• _ACTION ITEM_: Scan the entries below. Return every line that includes "werden".

Stored data entries:

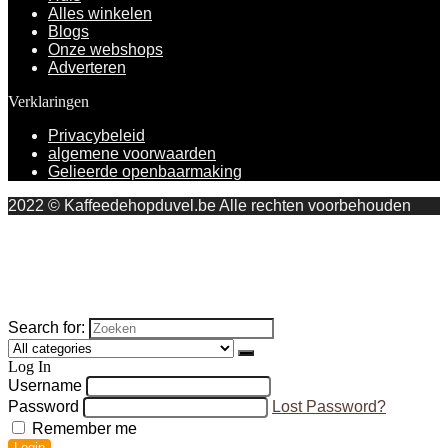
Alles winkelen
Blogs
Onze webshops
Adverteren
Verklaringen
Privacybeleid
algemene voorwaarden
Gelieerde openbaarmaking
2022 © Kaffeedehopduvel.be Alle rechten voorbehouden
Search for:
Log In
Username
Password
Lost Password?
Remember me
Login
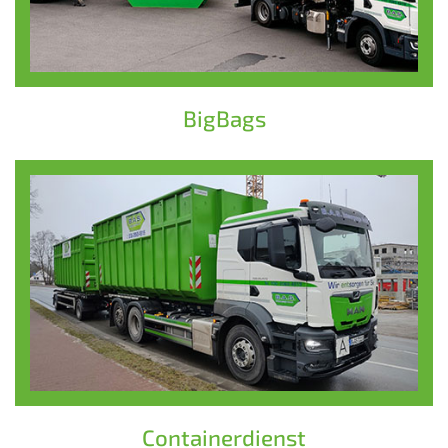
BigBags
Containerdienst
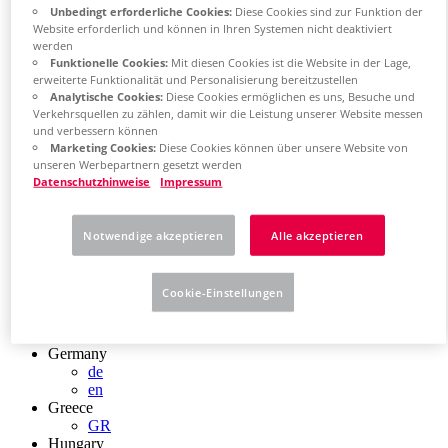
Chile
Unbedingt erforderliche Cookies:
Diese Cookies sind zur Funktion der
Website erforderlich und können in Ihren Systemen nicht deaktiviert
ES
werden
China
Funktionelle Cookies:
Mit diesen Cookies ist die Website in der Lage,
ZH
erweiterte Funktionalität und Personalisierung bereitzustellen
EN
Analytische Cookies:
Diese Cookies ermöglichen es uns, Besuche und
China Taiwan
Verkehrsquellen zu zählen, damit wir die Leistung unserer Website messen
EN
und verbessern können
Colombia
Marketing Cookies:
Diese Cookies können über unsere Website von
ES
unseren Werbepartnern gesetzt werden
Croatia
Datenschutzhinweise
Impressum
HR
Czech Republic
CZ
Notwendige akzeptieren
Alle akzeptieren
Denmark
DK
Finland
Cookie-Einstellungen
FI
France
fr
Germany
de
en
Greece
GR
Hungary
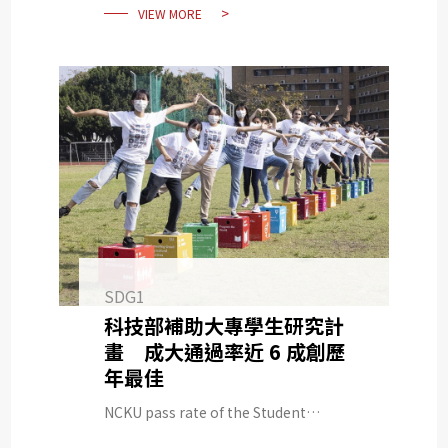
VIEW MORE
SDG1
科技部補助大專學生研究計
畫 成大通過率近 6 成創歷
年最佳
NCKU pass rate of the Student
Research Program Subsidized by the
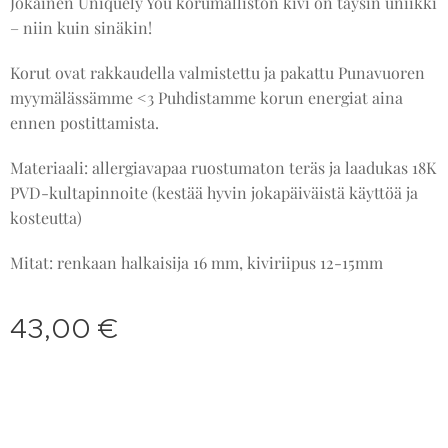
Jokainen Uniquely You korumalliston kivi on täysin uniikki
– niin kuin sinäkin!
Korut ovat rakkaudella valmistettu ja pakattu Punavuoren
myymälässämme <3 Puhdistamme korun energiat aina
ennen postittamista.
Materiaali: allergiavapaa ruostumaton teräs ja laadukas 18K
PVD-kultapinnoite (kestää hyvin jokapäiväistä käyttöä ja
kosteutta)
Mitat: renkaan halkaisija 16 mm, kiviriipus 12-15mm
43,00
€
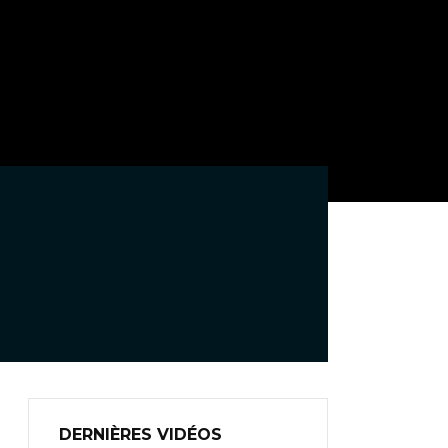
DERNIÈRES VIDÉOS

• _SOLUTION FOR THIS PROBLEM_:
werden
unseren Werbepartnern gesetzt werden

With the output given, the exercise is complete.